Salazar E, Gil M, Pieniak M
Arch Inst Cardiol Mex. 1976 Sep-Oct;46(5):586-602.
Although the management of supraventricular tachycardias (SVT) and atrial flutter (AF1) with drugs or cardioversion is usually effective, their use in the high risk patient commonly digitalized, may be dangerous. Since the availability of an alternate therapeutic method is desirable, the usefulness of atrial pacing was evaluated in 31 episodes of tachyarrhythmia in 31 patients with varied heart conditions. The arrhythmia diagnosis and the stimulation were done through a right atrial electrode. In most cases the rate of stimulation was higher than that of the atria (up to 400 stimuli per min). Of 17 cases with SVT (four with preexcitation syndrome), pacing led to sinus rhythm (SR) in all, even though it was transient in two. SR was obtained in six of eleven cases of AF1, through a short lasting atrial fibrillation (AF) in three of them. Four patients with paroxysmal atrial tachycardia with A-V block changed to AF. SR was achieved shortly after termination of the procedure in two of the latter. It is concluded that atrial pacing is a valuable therapeutic method since it is effective, it has very low risk specially in digitalized patients, its does not require anesthesia and because it may be used repeatedly in case of recurrence. The technique of atrial pacing permits, in some cases, the identification of the mechanism responsible for the arrhythmia.
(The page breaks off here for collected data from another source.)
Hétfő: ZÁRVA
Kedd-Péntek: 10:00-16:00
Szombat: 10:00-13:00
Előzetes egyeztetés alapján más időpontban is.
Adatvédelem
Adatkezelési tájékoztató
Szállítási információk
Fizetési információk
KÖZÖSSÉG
尽管使用药物或心脏复律治疗室上性心动过速(SVT)和心房扑动(AF1)通常是有效的,但在通常已洋地黄化的高危患者中使用这些方法可能是危险的。由于需要一种替代治疗方法,因此对31例患有各种心脏疾病的患者的31次心律失常发作进行了心房起搏的有效性评估。心律失常的诊断和刺激通过右心房电极进行。在大多数情况下,刺激频率高于心房频率(每分钟高达400次刺激)。在17例SVT患者中(4例患有预激综合征),起搏均导致窦性心律(SR),尽管其中2例为短暂性。在11例AF1患者中,有6例通过短暂的心房颤动(AF)获得了SR,其中3例出现短暂的心房颤动。4例伴有房室传导阻滞的阵发性房性心动过速患者转变为房颤。其中2例在手术结束后不久恢复窦性心律。结论是,心房起搏是一种有价值的治疗方法,因为它有效,特别是在洋地黄化患者中风险极低,不需要麻醉,并且在复发时可重复使用。心房起搏技术在某些情况下可以确定心律失常的机制。